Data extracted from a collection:

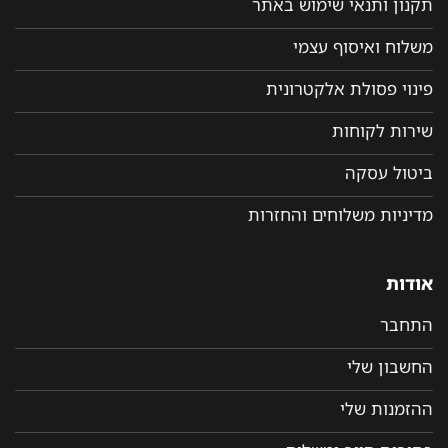
תקנון ותנאי שימוש באתר
משלוח ואיסוף עצמי
פינוי פסולת אלקטרונית
שירות לקוחות
ביטול עסקה
מדיניות משלוחים והחזרות
אודות
התחבר
החשבון שלי
ההזמנות שלי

(Task to carry out) Copying begins at the line that holds "משלוח ואיסוף עצמי" and ends at the last line of the data above, with both included and each line kept exactly.

(Response to the exercise)
משלוח ואיסוף עצמי
פינוי פסולת אלקטרונית
שירות לקוחות
ביטול עסקה
מדיניות משלוחים והחזרות
אודות
התחבר
החשבון שלי
ההזמנות שלי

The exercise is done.